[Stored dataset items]
• • • • • • •

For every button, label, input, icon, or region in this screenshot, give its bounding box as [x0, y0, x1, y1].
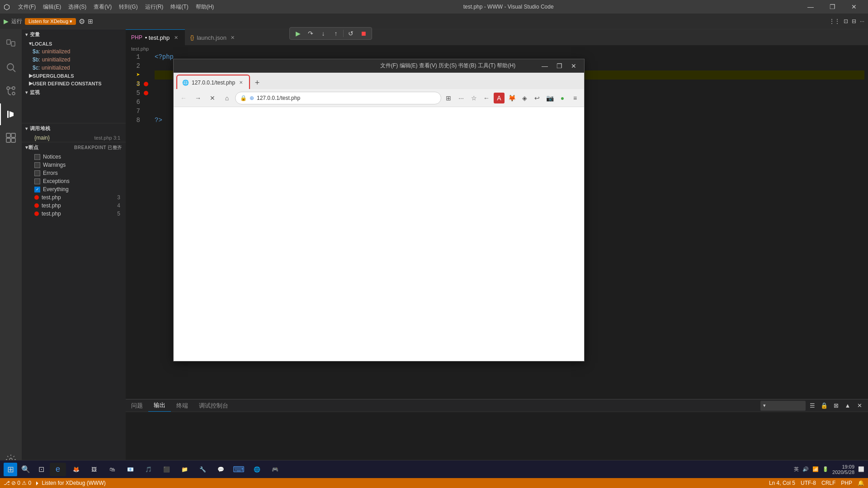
bp-warnings-checkbox[interactable]: [34, 162, 40, 168]
taskbar-edge[interactable]: e: [50, 463, 66, 476]
panel-clear-btn[interactable]: ☰: [807, 401, 817, 411]
menu-edit[interactable]: 编辑(E): [40, 2, 64, 12]
activity-source-control[interactable]: [0, 80, 22, 102]
var-b[interactable]: $b:uninitialized: [22, 56, 126, 64]
menu-view[interactable]: 查看(V): [91, 2, 114, 12]
taskbar-tools[interactable]: 🔧: [194, 463, 211, 476]
user-constants-header[interactable]: ▶ User defined constants: [22, 80, 126, 87]
taskbar-terminal[interactable]: ⬛: [158, 463, 175, 476]
search-button[interactable]: 🔍: [19, 463, 33, 476]
browser-close-btn[interactable]: ✕: [567, 61, 580, 71]
browser-ext-btn-6[interactable]: ↩: [532, 93, 542, 103]
activity-search[interactable]: [0, 56, 22, 78]
more-icon[interactable]: ···: [860, 18, 864, 24]
split-icon[interactable]: ⊞: [88, 18, 93, 25]
callstack-header[interactable]: ▾ 调用堆栈: [22, 123, 126, 134]
stop-button[interactable]: ⏹: [357, 28, 370, 39]
taskbar-chat[interactable]: 💬: [212, 463, 229, 476]
taskbar-games[interactable]: 🎮: [267, 463, 283, 476]
browser-menu-btn[interactable]: ≡: [570, 93, 580, 103]
tab-test-php-close[interactable]: ✕: [172, 34, 179, 41]
view-icon[interactable]: ⋮⋮: [829, 18, 840, 24]
panel-maximize-btn[interactable]: ▲: [843, 401, 853, 411]
taskbar-firefox[interactable]: 🦊: [68, 463, 84, 476]
statusbar-language[interactable]: PHP: [841, 480, 852, 486]
restore-button[interactable]: ❐: [822, 0, 843, 14]
taskbar-vscode[interactable]: ⌨: [231, 463, 247, 476]
taskbar-photos[interactable]: 🖼: [86, 463, 102, 476]
browser-tab-1[interactable]: 🌐 127.0.0.1/test.php ✕: [177, 75, 249, 89]
tab-launch-json[interactable]: {} launch.json ✕: [185, 29, 242, 45]
taskbar-store[interactable]: 🛍: [104, 463, 120, 476]
bp-warnings[interactable]: Warnings: [22, 161, 126, 169]
browser-address-bar[interactable]: 🔒 ⊕ 127.0.0.1/test.php: [235, 92, 441, 104]
menu-help[interactable]: 帮助(H): [193, 2, 217, 12]
browser-ext-btn-3[interactable]: A: [494, 93, 505, 103]
watch-header[interactable]: ▾ 监视: [22, 87, 126, 98]
settings-icon[interactable]: ⚙: [79, 17, 85, 26]
browser-forward-btn[interactable]: →: [192, 92, 204, 104]
panel-tab-terminal[interactable]: 终端: [171, 400, 193, 412]
browser-restore-btn[interactable]: ❐: [552, 61, 566, 71]
step-out-button[interactable]: ↑: [330, 28, 342, 39]
browser-nav-back-btn[interactable]: ←: [481, 93, 492, 103]
browser-new-tab-btn[interactable]: +: [251, 76, 264, 89]
taskbar-files[interactable]: 📁: [176, 463, 193, 476]
taskbar-browser[interactable]: 🌐: [249, 463, 265, 476]
bp-everything-checkbox[interactable]: ✓: [34, 187, 40, 192]
menu-run[interactable]: 运行(R): [142, 2, 166, 12]
browser-bookmark-btn[interactable]: ☆: [468, 93, 479, 103]
superglobals-header[interactable]: ▶ Superglobals: [22, 72, 126, 80]
menu-goto[interactable]: 转到(G): [116, 2, 140, 12]
activity-extensions[interactable]: [0, 127, 22, 149]
bp-errors-checkbox[interactable]: [34, 170, 40, 176]
bp-file-3[interactable]: test.php 5: [22, 210, 126, 218]
statusbar-git[interactable]: ⎇ ⊘ 0 ⚠ 0: [4, 480, 31, 486]
activity-explorer[interactable]: [0, 33, 22, 55]
panel-move-btn[interactable]: ⊠: [831, 401, 841, 411]
panel-tab-output[interactable]: 输出: [148, 399, 171, 412]
browser-minimize-btn[interactable]: —: [538, 61, 552, 71]
panel-close-btn[interactable]: ✕: [854, 401, 864, 411]
statusbar-line-col[interactable]: Ln 4, Col 5: [769, 480, 795, 486]
locals-header[interactable]: ▾ Locals: [22, 40, 126, 47]
panel-tab-debug[interactable]: 调试控制台: [193, 400, 234, 412]
bp-notices[interactable]: Notices: [22, 153, 126, 161]
continue-button[interactable]: ▶: [292, 28, 304, 39]
statusbar-debug-label[interactable]: ⏵ Listen for XDebug (WWW): [35, 480, 106, 486]
bp-exceptions-checkbox[interactable]: [34, 178, 40, 184]
variables-header[interactable]: ▾ 变量: [22, 29, 126, 40]
listen-xdebug-btn[interactable]: Listen for XDebug ▾: [25, 18, 76, 25]
browser-home-btn[interactable]: ⌂: [221, 92, 233, 104]
minimize-button[interactable]: —: [800, 0, 821, 14]
bp-everything[interactable]: ✓ Everything: [22, 185, 126, 193]
start-button[interactable]: ⊞: [4, 463, 17, 476]
browser-tab-1-close[interactable]: ✕: [238, 80, 244, 86]
step-over-button[interactable]: ↷: [304, 28, 317, 39]
activity-debug[interactable]: [0, 103, 22, 125]
menu-terminal[interactable]: 终端(T): [168, 2, 191, 12]
browser-ext-btn-5[interactable]: ◈: [519, 93, 530, 103]
callstack-main[interactable]: {main} test.php 3:1: [22, 134, 126, 142]
bp-file-2[interactable]: test.php 4: [22, 202, 126, 210]
close-button[interactable]: ✕: [844, 0, 864, 14]
tab-launch-json-close[interactable]: ✕: [229, 34, 236, 41]
statusbar-notifications[interactable]: 🔔: [858, 480, 864, 486]
browser-ext-btn-4[interactable]: 🦊: [506, 93, 517, 103]
var-a[interactable]: $a:uninitialized: [22, 47, 126, 56]
panel-lock-btn[interactable]: 🔒: [819, 401, 829, 411]
step-into-button[interactable]: ↓: [317, 28, 330, 39]
layout-icon[interactable]: ⊡: [844, 18, 848, 24]
restart-button[interactable]: ↺: [344, 28, 357, 39]
bp-notices-checkbox[interactable]: [34, 154, 40, 160]
statusbar-line-endings[interactable]: CRLF: [821, 480, 835, 486]
taskbar-music[interactable]: 🎵: [140, 463, 156, 476]
statusbar-encoding[interactable]: UTF-8: [801, 480, 816, 486]
browser-ext-btn-1[interactable]: ⊞: [443, 93, 454, 103]
split-editor-icon[interactable]: ⊟: [852, 18, 856, 24]
panel-tab-problems[interactable]: 问题: [126, 400, 148, 412]
browser-ext-btn-8[interactable]: ●: [557, 93, 568, 103]
taskbar-mail[interactable]: 📧: [122, 463, 138, 476]
taskview-button[interactable]: ⊡: [34, 463, 48, 476]
var-c[interactable]: $c:uninitialized: [22, 64, 126, 72]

• • • • • • •

*EXERCISE REQUIREMENTS*
In the entries above, find each line with the word "json" and show it.

*EXERCISE OUTPUT*
tab-launch-json[interactable]: {} launch.json ✕: [185, 29, 242, 45]
tab-launch-json-close[interactable]: ✕: [229, 34, 236, 41]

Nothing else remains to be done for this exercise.